The chorrillana. Surprisingly, despite this candidate for national dish, there weren’t all that many fat Chileans walking the streets. Odd.

But the most entertaining aspect of our visit – and certainly the one I’ll remember most vividly, for better or worse, came a few days later, passing through Santiago again after visiting Valparaíso and before flying out to Easter Island the next day.  Sitting at a table in a trendy-ish pub in a trendy-ish area of Santiago, out on the street mid-afternoon on a trendy-ish Saturday evening, I had my phone literally snatched out of my hand from behind as I was drinking a beer and reading a cached copy of the Wikitravel article about Easter Island.  And I’d only just started the beer, for heaven’s sake.
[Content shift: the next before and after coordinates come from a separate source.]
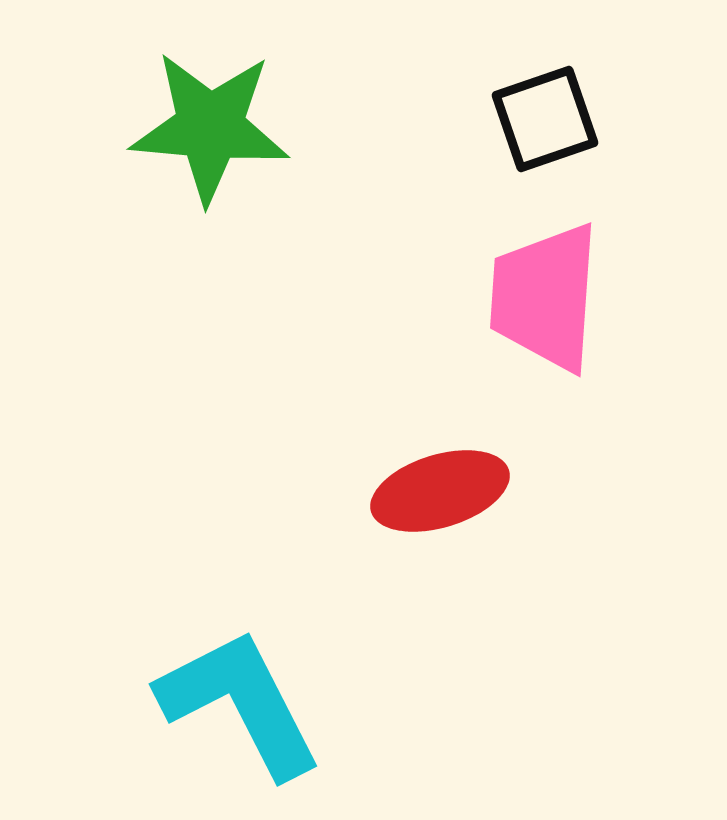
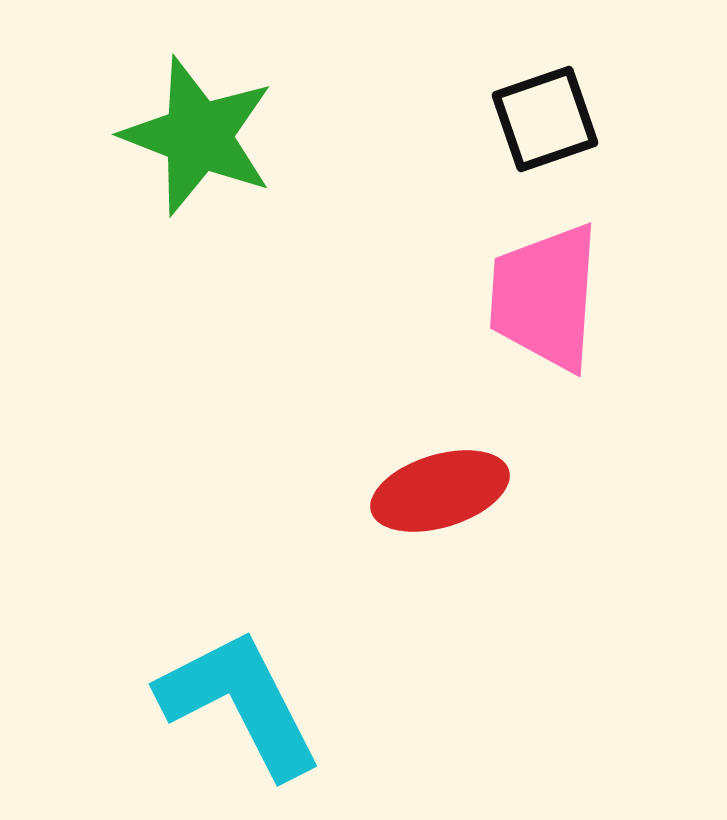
green star: moved 12 px left, 9 px down; rotated 16 degrees clockwise
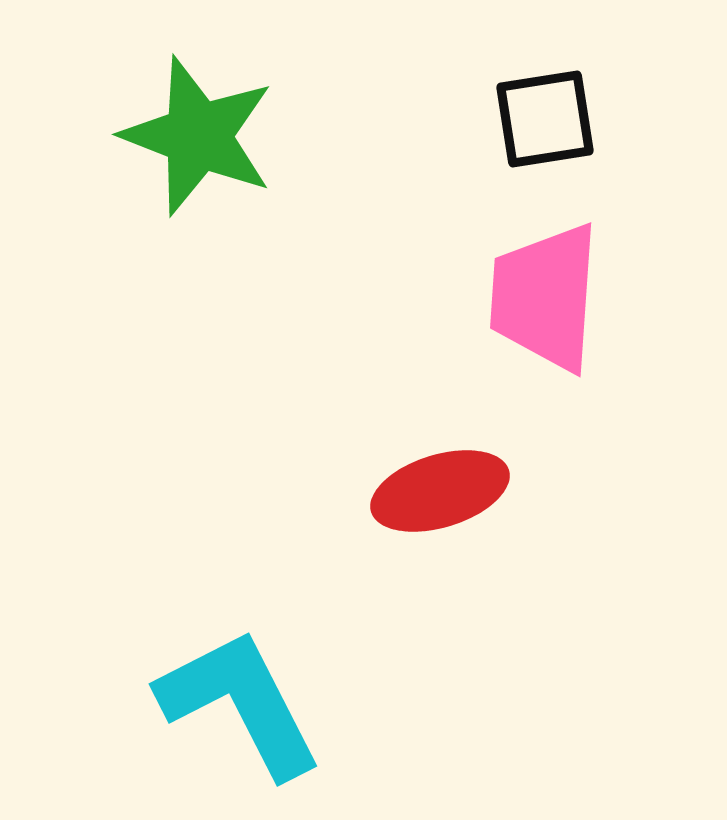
black square: rotated 10 degrees clockwise
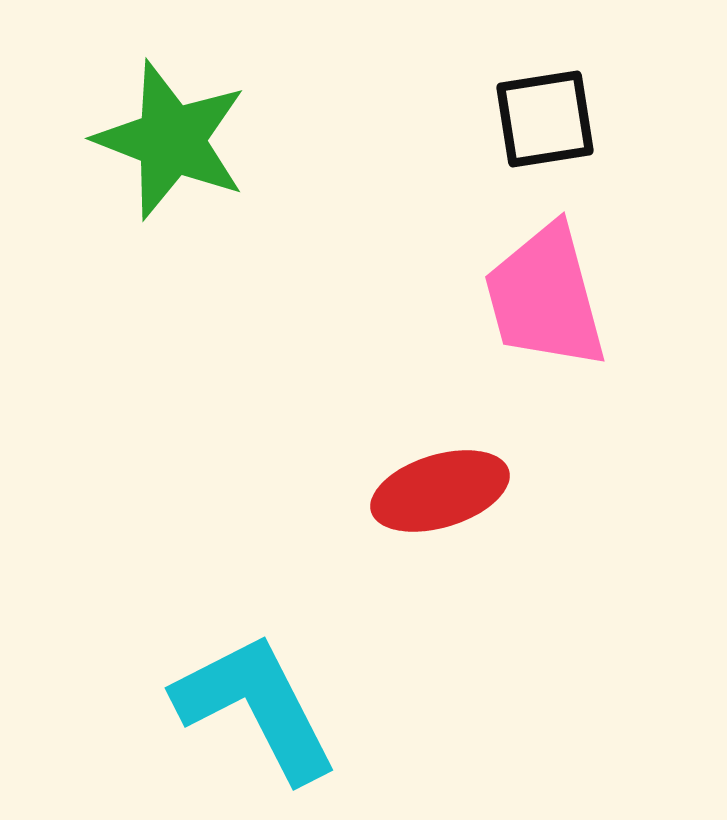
green star: moved 27 px left, 4 px down
pink trapezoid: rotated 19 degrees counterclockwise
cyan L-shape: moved 16 px right, 4 px down
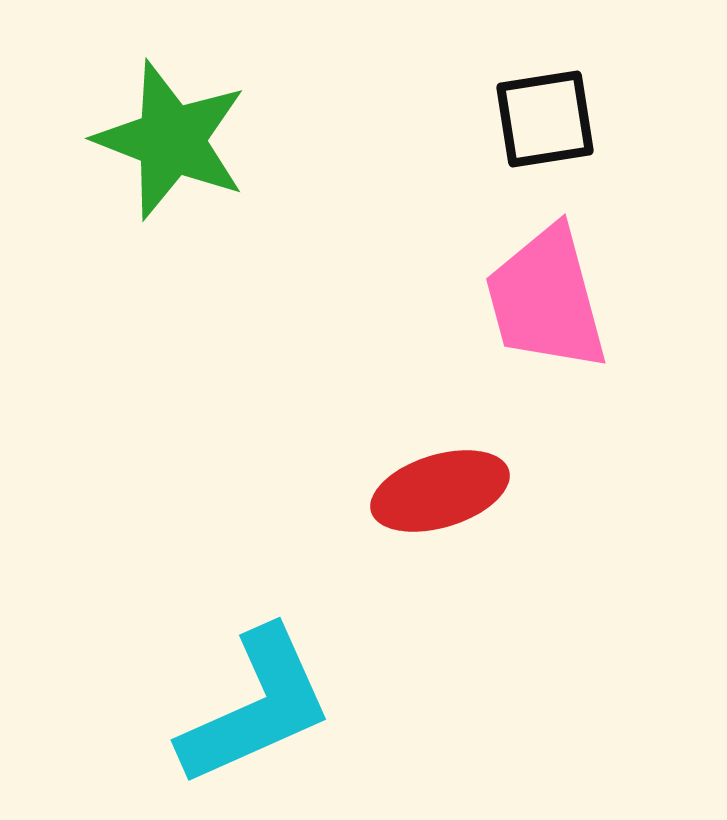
pink trapezoid: moved 1 px right, 2 px down
cyan L-shape: rotated 93 degrees clockwise
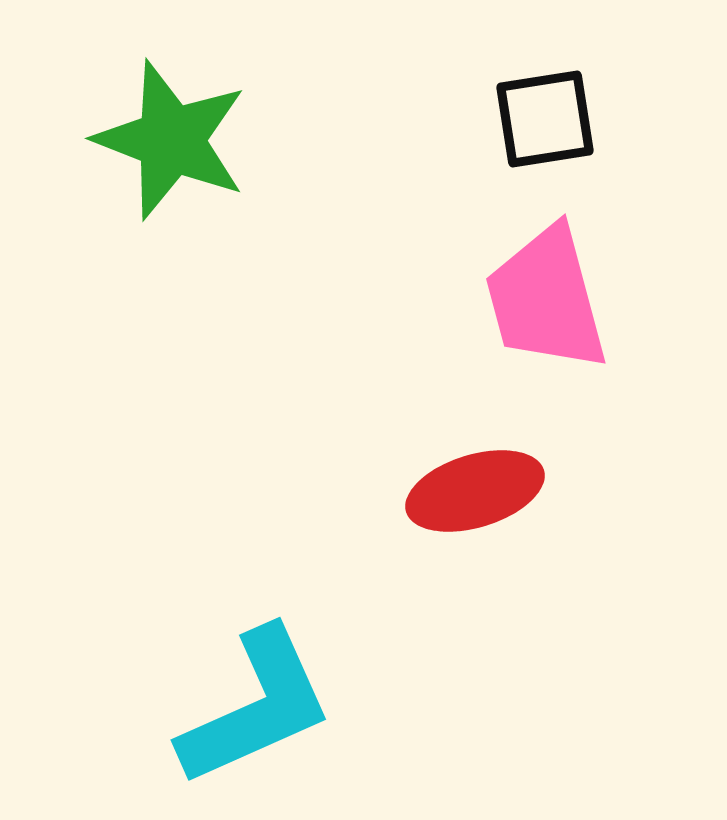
red ellipse: moved 35 px right
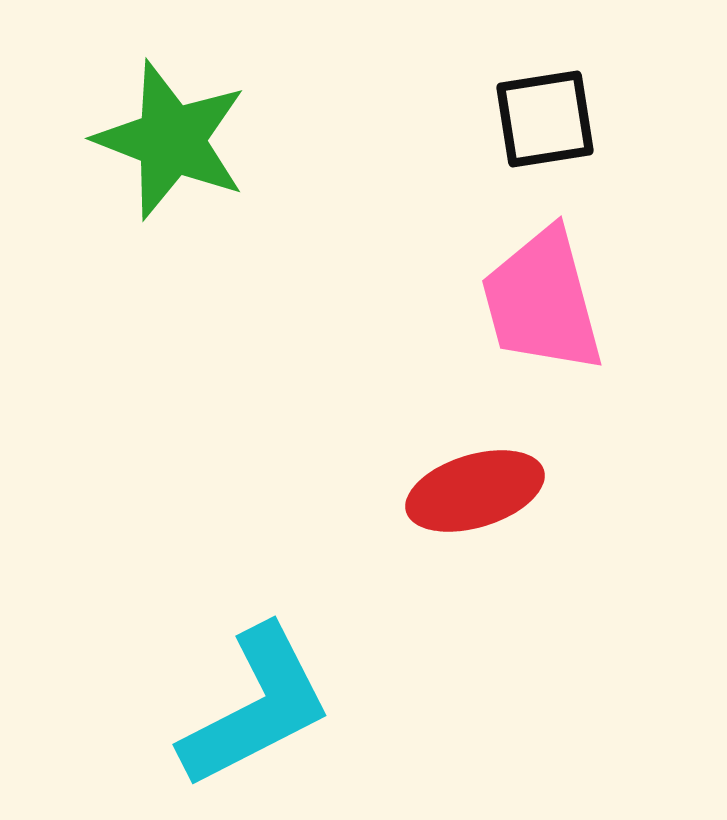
pink trapezoid: moved 4 px left, 2 px down
cyan L-shape: rotated 3 degrees counterclockwise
Anyway, the guy bolted, and I bolted after him, to the bemused looks (I’m told) of everyone else in the pub.  About a kilometre later, after an entertaining sprint across a whole heap of bitumen (I was barefoot, having kicked off the thongs/flip-flops I started in at around the same time I managed to gulp down the mouthful of beer I was halfway through imbibing on what was apparently the start line), we got ’im.  I say “we” because it wasn’t actually me that caught the guy.  I was about five metres behind at the time.  The guy got caught by a random onlooker who’d been driving by and seen me chasing and heard me shouting, and – as he told me later, after a bit of a dilemma concerning who was the good guy and who was the bad guy, a dilemma he resolved by observing that I was chasing in bare feet which were now bleeding relatively obviously – quickly turned his car around, followed the guy towards the park he was (stupidly) running towards, and jumped out to join the chase.  Before grabbing José (yes, it turns out the bad guy’s name was José – congratulations must go to my friend Simon for being the first to get in a “no way, José” joke on Facebook) in a headlock and holding him there until the Carabiñeros de Chile arrived.  (In addition to this very gentlemanly gentleman, there were a tonne of others who had helped as well:  driving cars up onto the footpath to get in José’s way, for example.  Muchas graçias to all of them.)
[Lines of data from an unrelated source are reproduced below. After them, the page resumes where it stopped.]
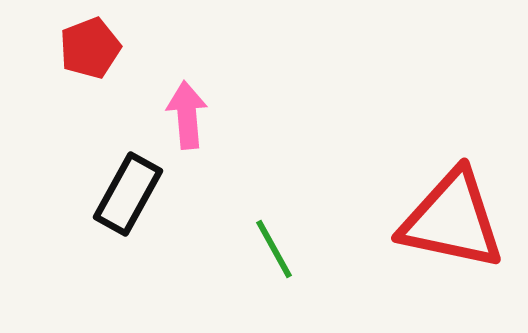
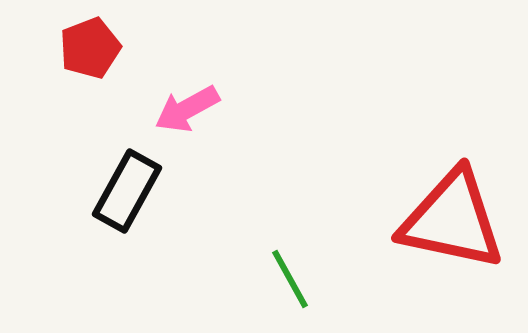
pink arrow: moved 6 px up; rotated 114 degrees counterclockwise
black rectangle: moved 1 px left, 3 px up
green line: moved 16 px right, 30 px down
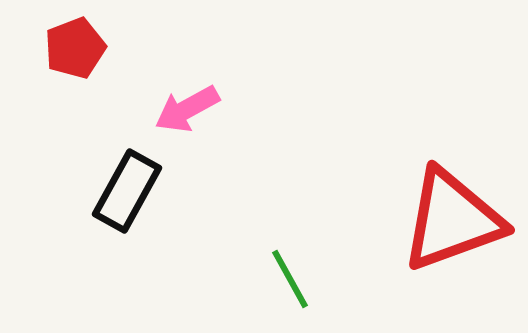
red pentagon: moved 15 px left
red triangle: rotated 32 degrees counterclockwise
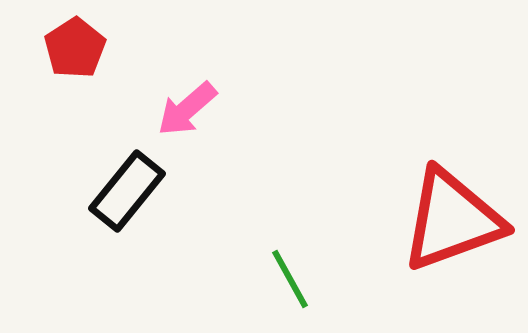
red pentagon: rotated 12 degrees counterclockwise
pink arrow: rotated 12 degrees counterclockwise
black rectangle: rotated 10 degrees clockwise
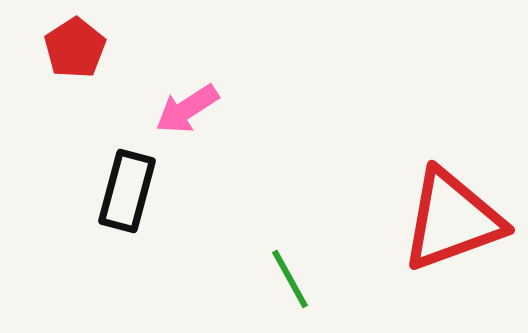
pink arrow: rotated 8 degrees clockwise
black rectangle: rotated 24 degrees counterclockwise
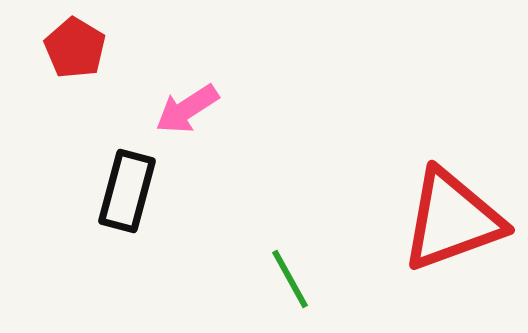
red pentagon: rotated 8 degrees counterclockwise
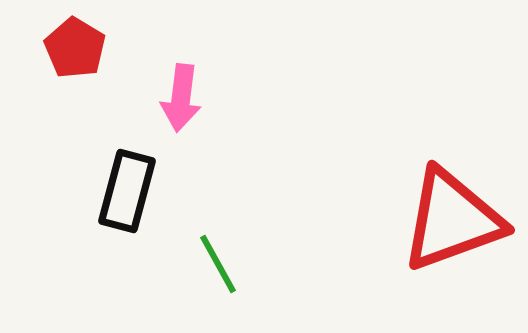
pink arrow: moved 6 px left, 11 px up; rotated 50 degrees counterclockwise
green line: moved 72 px left, 15 px up
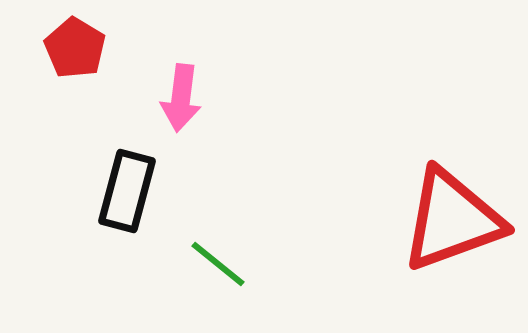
green line: rotated 22 degrees counterclockwise
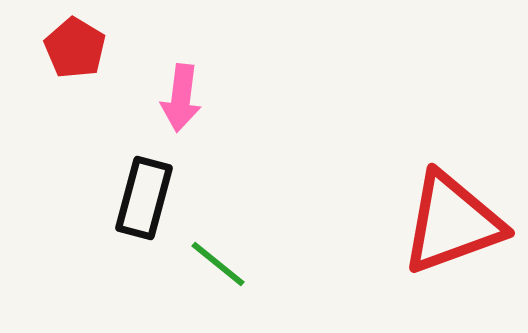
black rectangle: moved 17 px right, 7 px down
red triangle: moved 3 px down
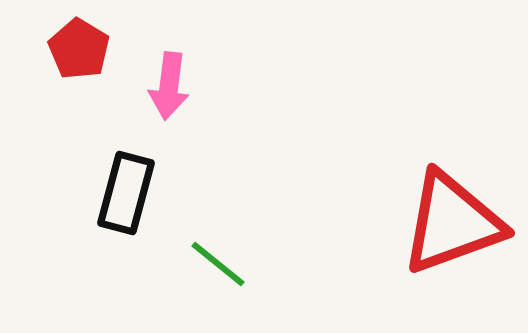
red pentagon: moved 4 px right, 1 px down
pink arrow: moved 12 px left, 12 px up
black rectangle: moved 18 px left, 5 px up
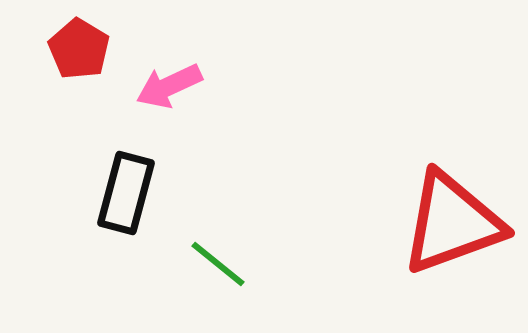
pink arrow: rotated 58 degrees clockwise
So actually my outstanding memory from Santiago is of running hell-for-leather through its streets yelling ‘ladrón, ladrón’ (‘thief, thief’) before eventually running down some guy with a dirty porno mo who subsequently complained – in some torrent of Spanish I mostly didn’t understand, when finally in police custody – about how horrible we Americans are.  But hey, it was a particularly satisfying experience.  As was driving in the cop car back past the pub where it all started, looking for Chris so I could get back the stuff I’d left behind at the pub, only to be given a generous and full-hearted round of applause by most of the street as I waved my retrieved phone in response to their questioning looks as to whether I’d caught the guy.
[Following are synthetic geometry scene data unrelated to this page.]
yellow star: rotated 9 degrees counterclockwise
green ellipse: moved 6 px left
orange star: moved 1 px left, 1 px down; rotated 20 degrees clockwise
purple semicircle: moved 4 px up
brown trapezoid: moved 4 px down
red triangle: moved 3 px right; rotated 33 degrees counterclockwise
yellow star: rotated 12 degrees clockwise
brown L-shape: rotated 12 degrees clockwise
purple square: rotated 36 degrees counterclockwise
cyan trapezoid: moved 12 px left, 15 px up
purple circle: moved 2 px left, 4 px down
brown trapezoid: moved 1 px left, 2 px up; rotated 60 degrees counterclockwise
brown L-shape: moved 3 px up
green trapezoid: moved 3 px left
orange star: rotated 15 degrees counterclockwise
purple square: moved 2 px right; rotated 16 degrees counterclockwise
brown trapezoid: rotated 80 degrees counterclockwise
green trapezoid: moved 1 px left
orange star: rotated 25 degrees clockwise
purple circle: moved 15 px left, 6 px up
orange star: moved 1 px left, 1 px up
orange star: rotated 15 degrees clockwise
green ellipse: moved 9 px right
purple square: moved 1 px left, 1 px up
And hopefully, the next five hours that I spent waiting in a police station and the Ministry of Justice were worthwhile – with any luck, the guy will have been convicted of ‘robo por sorpresa’ (robbery by surprise) at his court date the next morning.  At least, I’d like to think that’s what will have happened.  Otherwise the only benefit to those five hours will have been my amusement at being thrown into the first environment where I really actually genuinely needed to be able to understand Spanish:  trying to communicate a sworn police statement, when the police officers spoke no English at all, and the Justice Department lawyer spoke little enough English that his preferred method of self-expression was to type stuff into Google Translate.  (This was the point when I realised that maybe I knew more Spanish than I realised:  when I noticed that it was easier to read what he typed in in Spanish than it was to try to figure out the slightly mangled English that Google Translate was producing in response.)

In any case, I doubt I’ll ever find out whether that evening of Español was in vain, though.  Around the time of José’s court date, I was already en route to the airport to fly out to Easter Island.